Although doctors are seeing some breakthrough cases, data from the Centers for Disease Control and Prevention reports that 99.99 percent of fully vaccinated people do not have a breakthrough case that results in hospitalization or death. Due to the fluidity of this situation, those who are experiencing COVID-19 symptoms, whether they are vaccinated or not, should get tested to prevent the risk of passing the virus on to other people. Based on the test results, everyone should follow the CDC’s quarantine and isolation guidelines.
“If you look at the people who are in the hospital with COVID-19, almost every single one of them did not get their vaccine,” Nafziger said. “People who get their vaccine are not ending up in the hospital overall. Unfortunately, a key unknown right now is how the low vaccination rates and these new case numbers are going to translate into hospitalizations. The last two weeks have been very alarming and have many health care providers concerned that we are heading to a place that is not good.”
As the surge continues, UAB Hospital is seeing an increase in critically ill patients, leading to overcrowded emergency departments.
“When the pandemic first started, all we could do was hope and pray for some miracle to get us out of this mess,” Nafziger said. “The miracle has come, and it has come in the form of the vaccine. These vaccines have been studied more than any other vaccine in the history of man. They are very safe, and there is no data that suggests otherwise. We have the vaccine. We have the end to this pandemic in our hands, so let’s get vaccinated and put this pandemic behind us once and for all.”

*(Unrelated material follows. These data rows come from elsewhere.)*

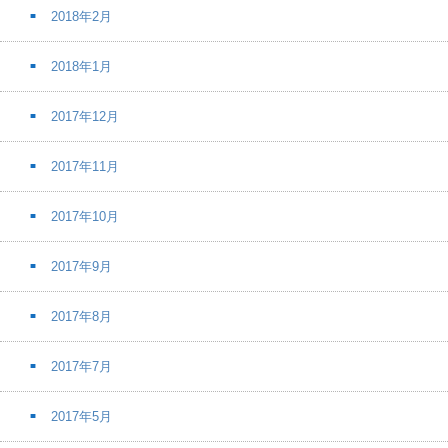
2018年2月
2018年1月
2017年12月
2017年11月
2017年10月
2017年9月
2017年8月
2017年7月
2017年5月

For those who are still unsure of the vaccine, Nafziger suggests turning to reliable sources for more information, including primary care physicians, the CDC and health care leaders in the state.

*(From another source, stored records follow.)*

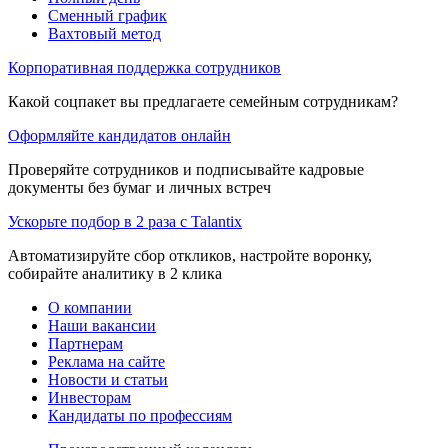
Сменный график
Вахтовый метод
Корпоративная поддержка сотрудников
Какой соцпакет вы предлагаете семейным сотрудникам?
Оформляйте кандидатов онлайн
Проверяйте сотрудников и подписывайте кадровые
документы без бумаг и личных встреч
Ускорьте подбор в 2 раза с Talantix
Автоматизируйте сбор откликов, настройте воронку,
собирайте аналитику в 2 клика
О компании
Наши вакансии
Партнерам
Реклама на сайте
Новости и статьи
Инвесторам
Кандидаты по профессиям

“Social media makes it very easy for everyone to represent themselves as experts, so please be very careful with who you are turning to for your information,” Nafziger said. “Look at the information they are sharing and ask yourself why you should trust this source. Your local health care providers are always a good source to turn to, because they have your best interests at heart and will always be there to take care of you whether you are vaccinated or not.”